Evaluate the expression (1^4⋅(5+3)/(6−2))^2 . Show all your work.(4 points)
We first evaluate the expression inside the parentheses:
1^4 = 1
5+3 = 8
6-2 = 4
So, (1^4⋅(5+3)/(6−2))^2 becomes (1⋅8/4)^2.
Next, we simplify the expression inside the parentheses:
1⋅8/4 = 2
So, (1⋅8/4)^2 becomes 2^2.
Finally, we evaluate 2^2:
2^2 = 4
Therefore, the expression (1^4⋅(5+3)/(6−2))^2 evaluates to 4.

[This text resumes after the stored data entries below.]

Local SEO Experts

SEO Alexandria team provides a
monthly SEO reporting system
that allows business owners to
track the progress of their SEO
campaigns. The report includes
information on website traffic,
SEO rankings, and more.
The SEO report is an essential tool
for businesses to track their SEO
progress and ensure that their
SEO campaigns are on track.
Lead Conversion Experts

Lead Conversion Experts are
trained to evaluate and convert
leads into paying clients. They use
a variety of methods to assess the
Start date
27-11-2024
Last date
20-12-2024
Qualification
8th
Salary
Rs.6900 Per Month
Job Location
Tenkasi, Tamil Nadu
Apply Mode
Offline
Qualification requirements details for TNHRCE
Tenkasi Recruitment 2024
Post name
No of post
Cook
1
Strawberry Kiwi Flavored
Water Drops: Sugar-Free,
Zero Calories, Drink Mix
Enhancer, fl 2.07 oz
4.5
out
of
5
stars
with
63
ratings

To evaluate the expression (1^4⋅(5+3)/(6−2))^2, we will follow the order of operations, which is commonly known as PEMDAS (Parentheses, Exponents, Multiplication and Division- from left to right, and Addition and Subtraction- from left to right).

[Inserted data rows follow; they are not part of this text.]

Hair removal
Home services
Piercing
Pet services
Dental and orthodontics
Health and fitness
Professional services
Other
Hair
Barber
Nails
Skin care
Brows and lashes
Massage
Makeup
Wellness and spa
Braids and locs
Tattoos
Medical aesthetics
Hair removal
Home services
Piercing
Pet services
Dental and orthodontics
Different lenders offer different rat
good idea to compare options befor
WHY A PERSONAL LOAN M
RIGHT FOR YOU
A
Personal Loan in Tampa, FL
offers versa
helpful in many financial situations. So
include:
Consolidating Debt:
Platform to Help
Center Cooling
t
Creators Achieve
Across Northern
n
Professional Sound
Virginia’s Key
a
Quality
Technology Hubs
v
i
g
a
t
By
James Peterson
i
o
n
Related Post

First, let's simplify the expression inside the parentheses:
(5+3) = 8
(6-2) = 4
Now we have:
(1^4⋅8/4)^2
Next, let's simplify the exponents:
1^4 = 1
Now we have:
(1⋅8/4)^2
After that, let's perform the multiplication and division:
8/4 = 2
Now we have:
(1⋅2)^2
Finally, let's complete the calculation by evaluating the expression:
(1⋅2)^2 = 2^2 = 4
Therefore, the value of the expression (1^4⋅(5+3)/(6−2))^2 is 4.

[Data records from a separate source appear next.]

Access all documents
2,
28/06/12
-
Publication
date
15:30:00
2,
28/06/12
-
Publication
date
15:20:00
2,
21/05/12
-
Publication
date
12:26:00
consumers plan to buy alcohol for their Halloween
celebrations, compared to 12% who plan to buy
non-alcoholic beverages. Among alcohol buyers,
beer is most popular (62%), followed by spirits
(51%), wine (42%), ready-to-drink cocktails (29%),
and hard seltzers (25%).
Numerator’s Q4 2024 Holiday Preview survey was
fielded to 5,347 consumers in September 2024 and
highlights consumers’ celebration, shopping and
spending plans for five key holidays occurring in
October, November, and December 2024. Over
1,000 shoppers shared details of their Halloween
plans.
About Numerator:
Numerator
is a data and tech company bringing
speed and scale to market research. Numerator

To evaluate the expression (1^4⋅(5+3)/(6−2))^2, we need to follow the order of operations. Here's how we can solve it step by step:
1. Inside the parentheses: (5+3) = 8.
2. Inside the parentheses: (6-2) = 4.
Now the expression becomes: (1^4⋅8/4)^2.
3. Exponent: 1^4 = 1.
4. Multiplication: 1⋅8 = 8.
5. Division: 8/4 = 2.
Now the expression becomes: (2)^2.
6. Exponent: 2^2 = 4.
Therefore, the value of the expression (1^4⋅(5+3)/(6−2))^2 is 4.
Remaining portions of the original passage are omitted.